What would be the maximum height for a masonry wall supporting roof only in seismic zone D2?

Where can I find this in the IRC?

I have a plan for a garage with 17' walls supporting a roof only with no second floor or intersecting walls for support.


----------



## mtlogcabin (Jun 29, 2011)

R301.3 Story height.

Buildings constructed in accordance with these provisions shall be limited to story heights of not more than the following:

1. For wood wall framing, the laterally unsupported bearing wall stud height permitted by Table R602.3(5) plus a height of floor framing not to exceed 16 inches (406 mm).

Exception: For wood framed wall buildings with bracing in accordance with Tables R602.10.1.2(1) and R602.10.1.2(2), the wall stud clear height used to determine the maximum permitted story height may be increased to 12 feet (3658 mm) without requiring an engineered design for the building wind and seismic force resisting systems provided that the length of bracing required by Table R602.10.1.2(1) is increased by multiplying by a factor of 1.10 and the length of bracing required by Table R602.10.1.2(2) is increased by multiplying by a factor of 1.20. Wall studs are still subject to the requirements of this section.

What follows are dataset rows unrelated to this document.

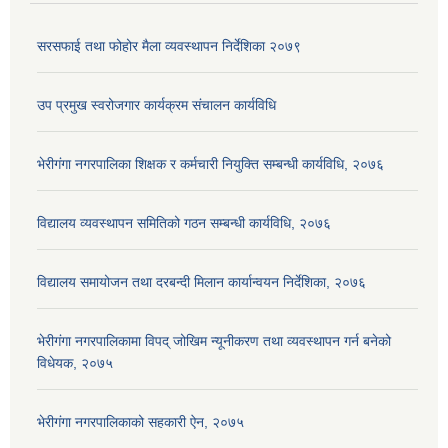
सरसफाई तथा फोहोर मैला व्यवस्थापन निर्देशिका २०७९
उप प्रमुख स्वरोजगार कार्यक्रम संचालन कार्यविधि
भेरीगंगा नगरपालिका शिक्षक र कर्मचारी नियुक्ति सम्बन्धी कार्यविधि, २०७६
विद्यालय व्यवस्थापन समितिको गठन सम्बन्धी कार्यविधि, २०७६
विद्यालय समायोजन तथा दरबन्दी मिलान कार्यान्वयन निर्देशिका, २०७६
भेरीगंगा नगरपालिकामा विपद् जोखिम न्यूनीकरण तथा व्यवस्थापन गर्न बनेको
विधेयक, २०७५
भेरीगंगा नगरपालिकाको सहकारी ऐन, २०७५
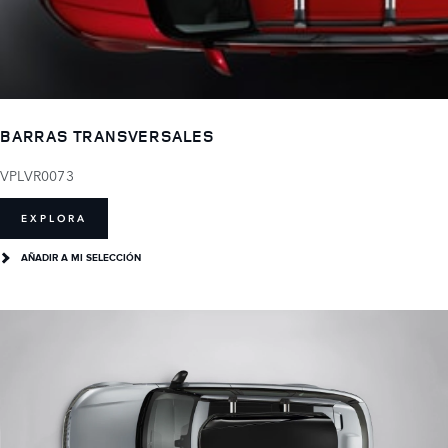
BARRAS TRANSVERSALES
VPLVR0073
EXPLORA
AÑADIR A MI SELECCIÓN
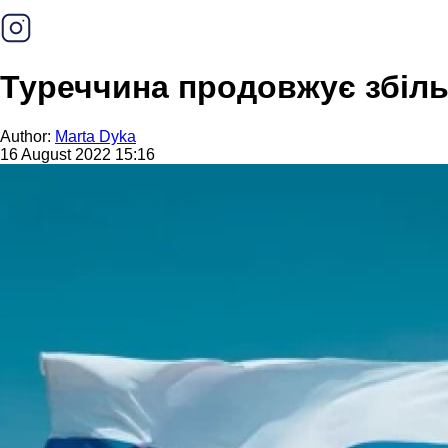
Туреччина продовжує збіль
Author:
Marta Dyka
16 August 2022 15:16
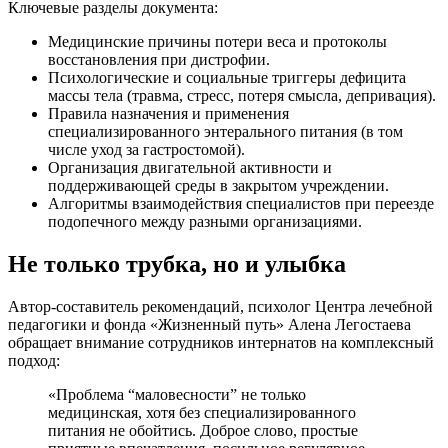
Ключевые разделы документа:
Медицинские причины потери веса и протоколы
восстановления при дистрофии.
Психологические и социальные триггеры дефицита
массы тела (травма, стресс, потеря смысла, депривация).
Правила назначения и применения
специализированного энтерального питания (в том
числе уход за гастростомой).
Организация двигательной активности и
поддерживающей среды в закрытом учреждении.
Алгоритмы взаимодействия специалистов при переезде
подопечного между разными организациями.
Не только трубка, но и улыбка
Автор-составитель рекомендаций, психолог Центра лечебной
педагогики и фонда «Жизненный путь» Алена Легостаева
обращает внимание сотрудников интернатов на комплексный
подход:
«Проблема “маловесности” не только
медицинская, хотя без специализированного
питания не обойтись. Доброе слово, простые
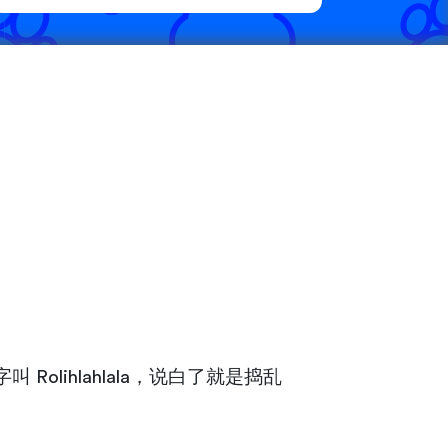
Rolihlahlala，说白了就是捣乱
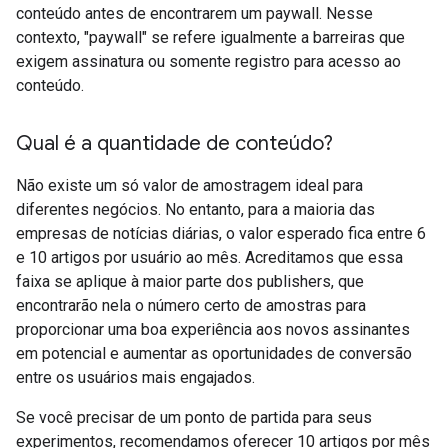
conteúdo antes de encontrarem um paywall. Nesse
contexto, "paywall" se refere igualmente a barreiras que
exigem assinatura ou somente registro para acesso ao
conteúdo.
Qual é a quantidade de conteúdo?
Não existe um só valor de amostragem ideal para
diferentes negócios. No entanto, para a maioria das
empresas de notícias diárias, o valor esperado fica entre 6
e 10 artigos por usuário ao mês. Acreditamos que essa
faixa se aplique à maior parte dos publishers, que
encontrarão nela o número certo de amostras para
proporcionar uma boa experiência aos novos assinantes
em potencial e aumentar as oportunidades de conversão
entre os usuários mais engajados.
Se você precisar de um ponto de partida para seus
experimentos, recomendamos oferecer 10 artigos por mês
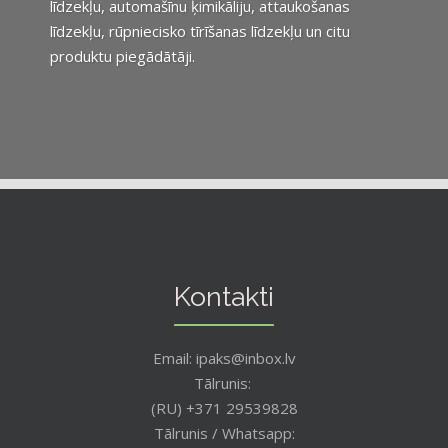
līdzekļu, automašīnu ķimikāliju, attaukošanas
līdzekļu, rūpniecisko tīrīšanas līdzekļu un citu
produktu piegādātāji.
Kontakti
Email: ipaks@inbox.lv
Tālrunis:
(RU) +371 29539828
Tālrunis / Whatsapp:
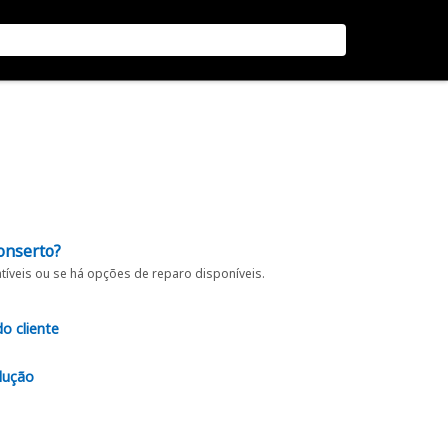
onserto?
íveis ou se há opções de reparo disponíveis.
do cliente
lução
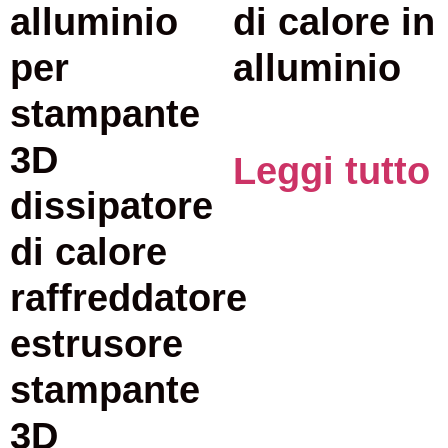
alluminio
di calore in
per
alluminio
stampante
3D
Leggi tutto
dissipatore
di calore
raffreddatore
estrusore
stampante
3D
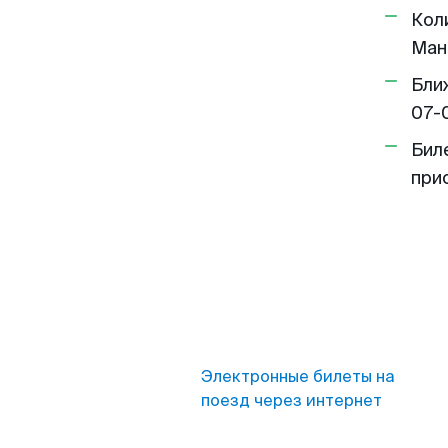
Кол
Ман
Бли
07-
Бил
при
Электронные билеты на
поезд через интернет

2. For steel wall framing, a stud height of 10 feet (3048 mm), plus a height of floor framing not to exceed 16 inches (406 mm).

3. For masonry walls, a maximum bearing wall clear height of 12 feet (3658 mm) plus a height of floor framing not to exceed 16 inches (406 mm).

Exception: An additional 8 feet (2438 mm) is permitted for gable end walls.


----------



## peach (Jun 29, 2011)

why would you select a masonry wall in D2?


----------